Thanksgiving Reflections
I celebrated Thanksgiving in an old-fashioned way. I invited everyone in my neighborhood to my house, we had an enormous feast, and then I killed them and took their land. – Jon Stewart
Sometimes, the main thing you have to be thankful for is that “this too, will pass”. Of course, not everything will indeed pass. 1 Even after sifting and shaking, some things remain. 2 But, sometimes the best you can do to get through one day is to know that a different and better day is on the horizon.
And, being in need is a gift as well. I don’t have much money anymore. Every now and then, I will treat myself to food that I used to enjoy all the time. It tastes better now. It is the same, but it is different.
Then there are friends that I seldom see anymore but used to see all the time. One of my best friends moved to Texas and the other is in Washington, D.C. Now, when I do see them, it means a little extra.
And then there is the feeling that a God who once seemed close is nowhere to be found. As always, Frederick Buechner knows exactly what to say:
I believe that we know much more about God than we admit that we know, than perhaps we altogether know that we know. God speaks to us, I would say, much more often than we realize or than we choose to realize. Before the sun sets every evening, he speaks to each of us in an intensely personal and unmistakable way. His message is not written out in starlight, which in the long run would make no difference; rather it is written out for each of us in the humdrum, helter-skelter events of each day; it is a message that in the long run might just make all the difference.
Who knows what he will say to me today or to you today or into the midst of what kind of unlikely moment he will choose to say it. Not knowing is what makes today a holy mystery as every day is a holy mystery. But I believe that there are some things that by and large God is always saying to each of us. Each of us, for instance, carries around inside himself, I believe, a certain emptiness – a sense that something is missing, a restlessness, the deep feeling that somehow all is not right inside his skin. Psychologists sometimes call it anxiety, theologians sometimes call it estrangement, but whatever you call it, I doubt that there are many who do not recognize the experience itself, especially no one of our age, which has been variously termed the age of anxiety, the lost generation, the beat generation, the lonely crowd.

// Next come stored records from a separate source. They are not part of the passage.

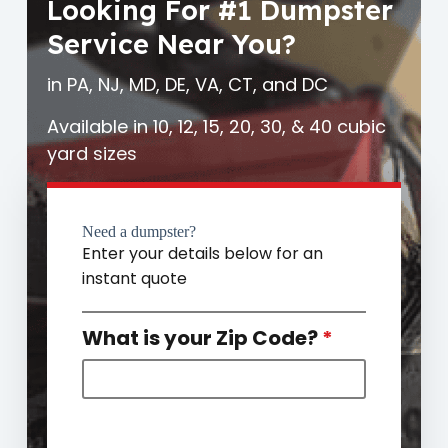
Looking For #1 Dumpster
Service Near You?
in PA, NJ, MD, DE, VA, CT, and DC
Available in 10, 12, 15, 20, 30, & 40 cubic
yard sizes
Need a dumpster?
Enter your details below for an
instant quote
What is your Zip Code?
*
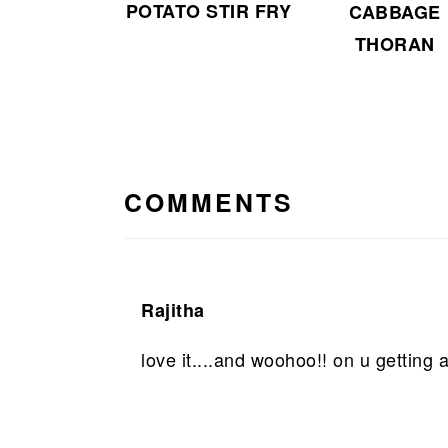
POTATO STIR FRY
CABBAGE
THORAN
READER
INTERACTIONS
COMMENTS
Rajitha
love it....and woohoo!! on u getting a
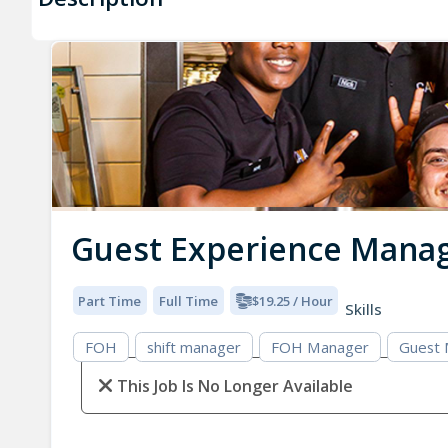
Guest Experience Mana
Part Time
Full Time
$19.25 / Hour
Skills
FOH
shift manager
FOH Manager
Guest
This Job Is No Longer Available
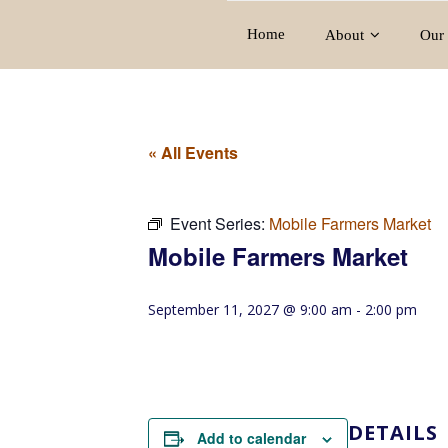
Home
About
Our 
« All Events
Event Series:
Mobile Farmers Market
Mobile Farmers Market
September 11, 2027 @ 9:00 am
-
2:00 pm
DETAILS
Add to calendar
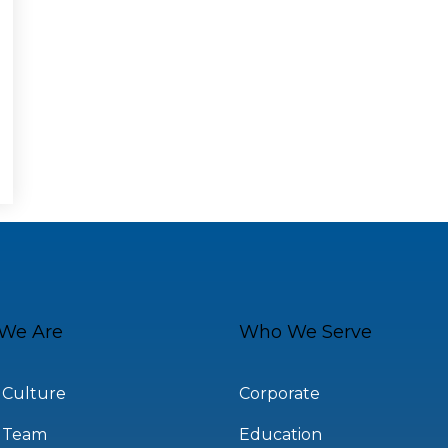
We Are
Who We Serve
 Culture
Corporate
 Team
Education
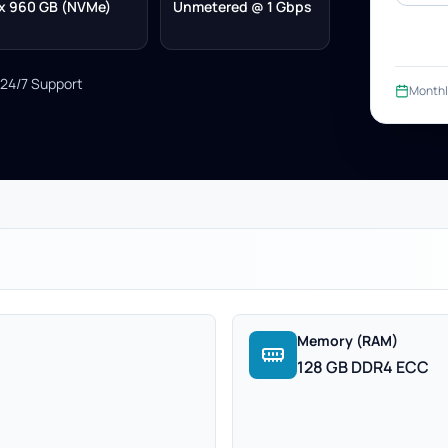
x 960 GB (NVMe)
Unmetered @ 1 Gbps
24/7 Support
Monthl
Memory (RAM)
128 GB DDR4 ECC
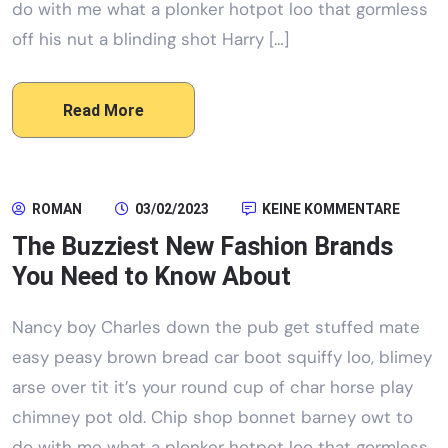
do with me what a plonker hotpot loo that gormless
off his nut a blinding shot Harry […]
Read More
ROMAN
03/02/2023
KEINE KOMMENTARE
The Buzziest New Fashion Brands
You Need to Know About
Nancy boy Charles down the pub get stuffed mate
easy peasy brown bread car boot squiffy loo, blimey
arse over tit it’s your round cup of char horse play
chimney pot old. Chip shop bonnet barney owt to
do with me what a plonker hotpot loo that gormless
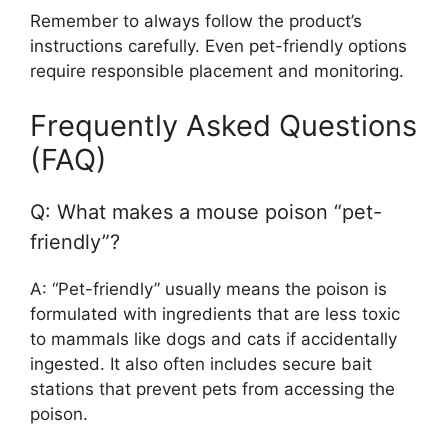
Remember to always follow the product’s
instructions carefully. Even pet-friendly options
require responsible placement and monitoring.
Frequently Asked Questions
(FAQ)
Q: What makes a mouse poison “pet-
friendly”?
A: “Pet-friendly” usually means the poison is
formulated with ingredients that are less toxic
to mammals like dogs and cats if accidentally
ingested. It also often includes secure bait
stations that prevent pets from accessing the
poison.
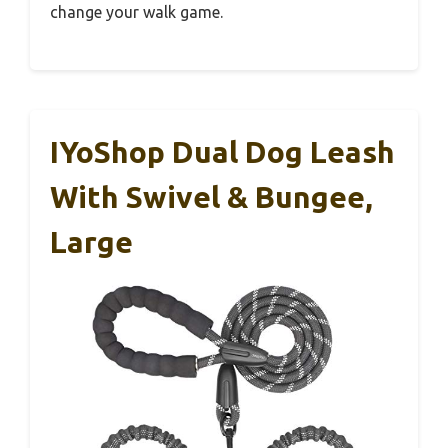
change your walk game.
IYoShop Dual Dog Leash
With Swivel & Bungee,
Large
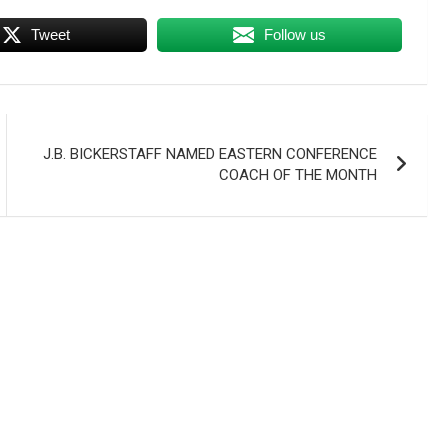
Tweet
Follow us
J.B. BICKERSTAFF NAMED EASTERN CONFERENCE
COACH OF THE MONTH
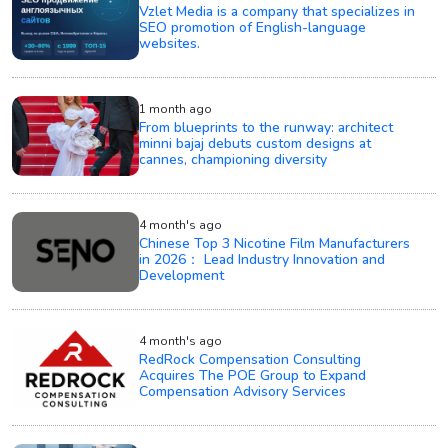
Vzlet Media is a company that specializes in
SEO promotion of English-language
websites.
1 month ago
From blueprints to the runway: architect
minni bajaj debuts custom designs at
cannes, championing diversity
4 month's ago
Chinese Top 3 Nicotine Film Manufacturers
in 2026： Lead Industry Innovation and
Development
4 month's ago
RedRock Compensation Consulting
Acquires The POE Group to Expand
Compensation Advisory Services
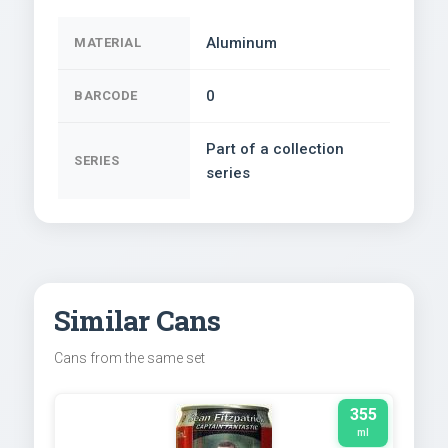
Aluminum
MATERIAL
0
BARCODE
Part of a collection
SERIES
series
Similar Cans
Cans from the same set
355
ml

Part of the inner world of everyone is this sense of emptiness, unease, incompleteness, and I believe that this in itself is a word from God, that this is the sound that God’s voice makes in a world that has explained him away. In such a world, I suspect that maybe God speaks to us most clearly through his silence, his absence, so that we know him best through our missing him.3
In large part, I think that this is what earth is all about. Earth is about realizing what you are missing and intensely longing for all those things to be restored. This Thanksgiving, I am most thankful that this day of restoration is on the horizon.
I used to hate it when people would say that every day is Christmas. That is flat out wrong. How can it be the case? A birthday only comes once a year. I think a better argument could be made that every day is Thanksgiving. Every day is an opportunity to be grateful. We are told that in all circumstances to give thanks. 4
Over time, though, I’ve also softened my stance on Christmas as well. Every day is a gift. Each breath is a mercy.5
I close these reflections with some words from a song by Jason Gray:
The curse undone, the veil is parted.
The garden gate will be left unguarded.